John m’a brièvement expliqué que, par respect pour les autres cultures, les Mormons ne baptisaient pas les morts dont les proches pourraient leur causer des ennuis. Il m’a dit que le baptême pour les morts faisait partie intégrante de l'apprentissage de sa propre généalogie, qu'il renforçait les liens entre membres de la même famille et permettait de rester en contact avec ses ancêtres.

Je lui ai demandé si, avant les bases de données numériques, ils avaient déjà fait des erreurs et baptisé des gens sans l'aval de leur famille. John s'est mis à rire mais l'a bien évidemment admis. Encore récemment, de nombreux Mormons souhaitaient être baptisés pour George Washington, Socrate et John Lennon. Mais il m’a certifié que ce type de problème n’arriverait plus et que la base de données généalogiques était désormais très bien organisée. Alléluia.

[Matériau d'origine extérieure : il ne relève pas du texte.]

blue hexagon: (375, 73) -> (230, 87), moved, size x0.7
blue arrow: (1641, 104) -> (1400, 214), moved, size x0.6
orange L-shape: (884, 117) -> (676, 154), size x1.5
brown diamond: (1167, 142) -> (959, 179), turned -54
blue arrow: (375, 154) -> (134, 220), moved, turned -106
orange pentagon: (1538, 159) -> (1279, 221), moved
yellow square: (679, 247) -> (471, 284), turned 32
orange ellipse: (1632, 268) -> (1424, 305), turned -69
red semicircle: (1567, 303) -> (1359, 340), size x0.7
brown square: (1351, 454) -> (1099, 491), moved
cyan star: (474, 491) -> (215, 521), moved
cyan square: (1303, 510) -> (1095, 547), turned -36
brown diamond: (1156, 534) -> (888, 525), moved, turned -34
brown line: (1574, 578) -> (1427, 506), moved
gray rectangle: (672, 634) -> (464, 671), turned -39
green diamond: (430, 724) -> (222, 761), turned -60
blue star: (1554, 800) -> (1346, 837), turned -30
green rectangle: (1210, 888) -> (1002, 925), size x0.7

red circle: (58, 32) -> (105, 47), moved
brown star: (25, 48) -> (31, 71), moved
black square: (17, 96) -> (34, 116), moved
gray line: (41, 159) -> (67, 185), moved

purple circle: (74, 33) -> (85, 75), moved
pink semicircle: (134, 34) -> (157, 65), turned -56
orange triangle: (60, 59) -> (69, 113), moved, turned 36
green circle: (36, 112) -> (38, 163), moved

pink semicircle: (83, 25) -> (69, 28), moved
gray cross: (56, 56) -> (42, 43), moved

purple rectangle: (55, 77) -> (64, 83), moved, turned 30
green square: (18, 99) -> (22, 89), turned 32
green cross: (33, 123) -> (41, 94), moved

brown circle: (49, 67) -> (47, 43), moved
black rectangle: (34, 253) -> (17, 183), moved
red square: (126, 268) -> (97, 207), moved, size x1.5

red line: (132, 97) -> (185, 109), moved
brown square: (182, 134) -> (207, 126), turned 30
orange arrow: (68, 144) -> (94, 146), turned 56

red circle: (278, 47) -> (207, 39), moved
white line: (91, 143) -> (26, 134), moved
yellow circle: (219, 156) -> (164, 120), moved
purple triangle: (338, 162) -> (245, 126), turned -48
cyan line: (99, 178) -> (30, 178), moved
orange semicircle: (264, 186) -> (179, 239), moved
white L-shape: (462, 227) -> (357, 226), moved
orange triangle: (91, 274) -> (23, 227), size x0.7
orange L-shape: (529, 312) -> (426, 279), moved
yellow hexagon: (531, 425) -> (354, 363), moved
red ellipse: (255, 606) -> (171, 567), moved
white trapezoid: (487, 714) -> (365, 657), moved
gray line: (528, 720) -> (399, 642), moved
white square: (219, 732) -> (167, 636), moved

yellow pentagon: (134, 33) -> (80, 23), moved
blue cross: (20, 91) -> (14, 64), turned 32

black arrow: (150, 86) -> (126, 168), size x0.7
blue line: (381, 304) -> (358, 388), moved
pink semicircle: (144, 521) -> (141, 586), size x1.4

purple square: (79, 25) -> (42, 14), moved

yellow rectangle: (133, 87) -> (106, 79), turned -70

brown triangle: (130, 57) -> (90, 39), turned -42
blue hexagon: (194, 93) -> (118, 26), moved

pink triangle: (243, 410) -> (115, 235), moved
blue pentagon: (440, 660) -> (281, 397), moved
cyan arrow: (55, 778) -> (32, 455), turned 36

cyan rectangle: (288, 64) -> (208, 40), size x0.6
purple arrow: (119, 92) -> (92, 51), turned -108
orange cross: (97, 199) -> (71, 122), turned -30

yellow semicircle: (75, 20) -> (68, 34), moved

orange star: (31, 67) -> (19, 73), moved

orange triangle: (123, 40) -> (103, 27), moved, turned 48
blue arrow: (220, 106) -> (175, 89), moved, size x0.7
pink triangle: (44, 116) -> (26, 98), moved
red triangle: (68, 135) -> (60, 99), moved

Au bout d’un moment, je me suis demandé si John avait remarqué que j’étais défoncé, mais plutôt que de sombrer dans la paranoïa, je me suis mis à rire tout seul. J’ai pris sur moi pour me retenir, mais je suis certain que mes yeux injectés de sang ont achevé de me trahir.

Le regard fuyant, John a insisté sur la sacralité des temples, tout en précisant qu’il ne s’y cachait pas le moindre secret. Apparemment, les Mormons ne font aucun rituel chelou, ils ne pensent pas que Joseph Smith est l’usurpateur de Jésus Christ, et non, ils ne remplacent pas les tapis du temple après les portes ouvertes – mais ils les nettoient au shampoing, cela dit.

Je ne cherchais pas à piéger John, mais j’étais sincèrement curieux d’en savoir plus sur ses principes. Après quelques questions supplémentaires, je lui ai serré la main vigoureusement avant de me barrer.

Je me suis senti éclairé, d’une certaine façon. Mais je ne peux pas vraiment attribuer cette illumination à ma visite du temple –  le LSD, cette découverte merveilleuse d'Albert Hofmann, avait sans doute une plus grande part de responsabilité.